## EXERCISE DESCRIPTION
Retype the entries exactly, but skip the pictures.

## THE DATA
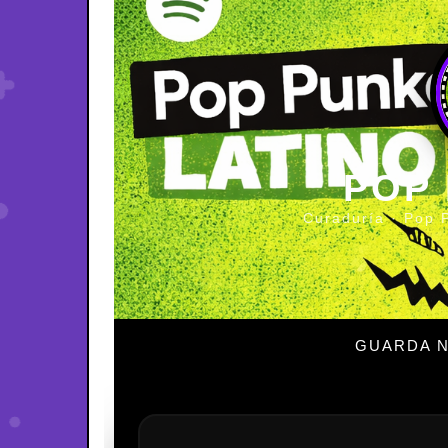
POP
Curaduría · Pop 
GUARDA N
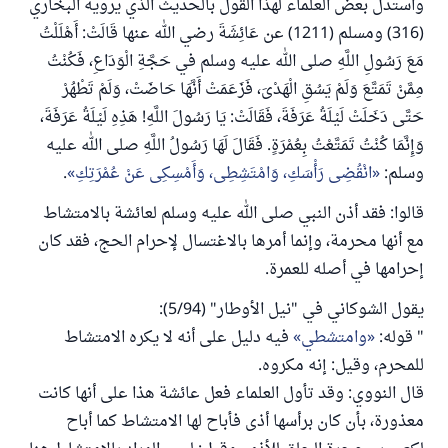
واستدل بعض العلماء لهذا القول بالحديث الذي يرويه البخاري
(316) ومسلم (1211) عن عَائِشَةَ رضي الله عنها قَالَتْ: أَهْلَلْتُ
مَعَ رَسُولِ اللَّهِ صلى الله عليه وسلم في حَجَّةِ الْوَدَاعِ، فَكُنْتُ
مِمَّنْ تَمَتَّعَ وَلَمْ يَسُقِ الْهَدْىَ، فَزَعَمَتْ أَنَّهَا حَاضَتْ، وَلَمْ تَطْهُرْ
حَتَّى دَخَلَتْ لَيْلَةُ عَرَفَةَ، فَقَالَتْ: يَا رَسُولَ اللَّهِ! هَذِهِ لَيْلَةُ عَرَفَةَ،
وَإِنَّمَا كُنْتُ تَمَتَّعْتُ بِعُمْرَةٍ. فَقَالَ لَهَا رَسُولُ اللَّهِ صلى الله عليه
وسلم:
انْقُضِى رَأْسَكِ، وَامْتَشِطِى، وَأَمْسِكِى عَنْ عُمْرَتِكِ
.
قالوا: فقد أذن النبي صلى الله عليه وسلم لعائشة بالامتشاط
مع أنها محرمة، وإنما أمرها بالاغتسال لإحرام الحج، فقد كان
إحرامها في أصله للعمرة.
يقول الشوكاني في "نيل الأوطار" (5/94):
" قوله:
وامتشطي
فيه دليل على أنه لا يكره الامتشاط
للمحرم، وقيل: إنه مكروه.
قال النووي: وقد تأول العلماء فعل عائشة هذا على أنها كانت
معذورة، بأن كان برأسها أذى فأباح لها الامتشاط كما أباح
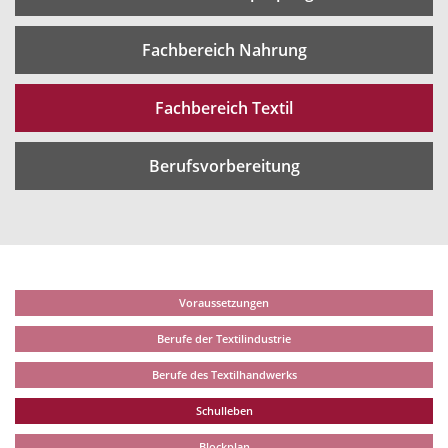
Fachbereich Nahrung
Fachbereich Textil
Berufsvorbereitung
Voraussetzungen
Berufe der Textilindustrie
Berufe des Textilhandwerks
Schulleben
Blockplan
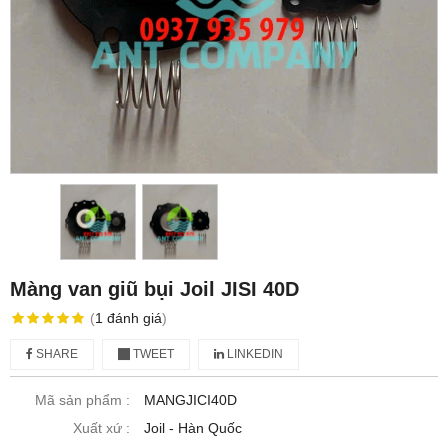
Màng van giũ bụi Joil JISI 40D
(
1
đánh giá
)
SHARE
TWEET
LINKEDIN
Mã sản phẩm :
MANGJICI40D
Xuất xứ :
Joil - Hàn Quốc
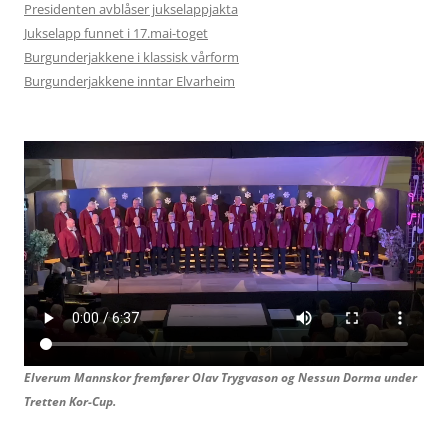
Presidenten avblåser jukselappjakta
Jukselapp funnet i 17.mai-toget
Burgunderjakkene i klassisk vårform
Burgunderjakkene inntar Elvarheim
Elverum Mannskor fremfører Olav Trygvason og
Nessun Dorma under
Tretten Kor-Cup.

## ANSWER SPACE
POP
Curaduría · Pop 
GUARDA N
واستدل بعض العلماء لهذا القول بالحديث الذي يرويه البخاري
(316) ومسلم (1211) عن عَائِشَةَ رضي الله عنها قَالَتْ: أَهْلَلْتُ
مَعَ رَسُولِ اللَّهِ صلى الله عليه وسلم في حَجَّةِ الْوَدَاعِ، فَكُنْتُ
مِمَّنْ تَمَتَّعَ وَلَمْ يَسُقِ الْهَدْىَ، فَزَعَمَتْ أَنَّهَا حَاضَتْ، وَلَمْ تَطْهُرْ
حَتَّى دَخَلَتْ لَيْلَةُ عَرَفَةَ، فَقَالَتْ: يَا رَسُولَ اللَّهِ! هَذِهِ لَيْلَةُ عَرَفَةَ،
وَإِنَّمَا كُنْتُ تَمَتَّعْتُ بِعُمْرَةٍ. فَقَالَ لَهَا رَسُولُ اللَّهِ صلى الله عليه
وسلم:
انْقُضِى رَأْسَكِ، وَامْتَشِطِى، وَأَمْسِكِى عَنْ عُمْرَتِكِ
.
قالوا: فقد أذن النبي صلى الله عليه وسلم لعائشة بالامتشاط
مع أنها محرمة، وإنما أمرها بالاغتسال لإحرام الحج، فقد كان
إحرامها في أصله للعمرة.
يقول الشوكاني في "نيل الأوطار" (5/94):
" قوله:
وامتشطي
فيه دليل على أنه لا يكره الامتشاط
للمحرم، وقيل: إنه مكروه.
قال النووي: وقد تأول العلماء فعل عائشة هذا على أنها كانت
معذورة، بأن كان برأسها أذى فأباح لها الامتشاط كما أباح
Fachbereich Nahrung
Fachbereich Textil
Berufsvorbereitung
Voraussetzungen
Berufe der Textilindustrie
Berufe des Textilhandwerks
Schulleben
Blockplan
Màng van giũ bụi Joil JISI 40D
(
1
đánh giá
)
SHARE
TWEET
LINKEDIN
Mã sản phẩm :
MANGJICI40D
Xuất xứ :
Joil - Hàn Quốc
Presidenten avblåser jukselappjakta
Jukselapp funnet i 17.mai-toget
Burgunderjakkene i klassisk vårform
Burgunderjakkene inntar Elvarheim
Elverum Mannskor fremfører Olav Trygvason og
Nessun Dorma under
Tretten Kor-Cup.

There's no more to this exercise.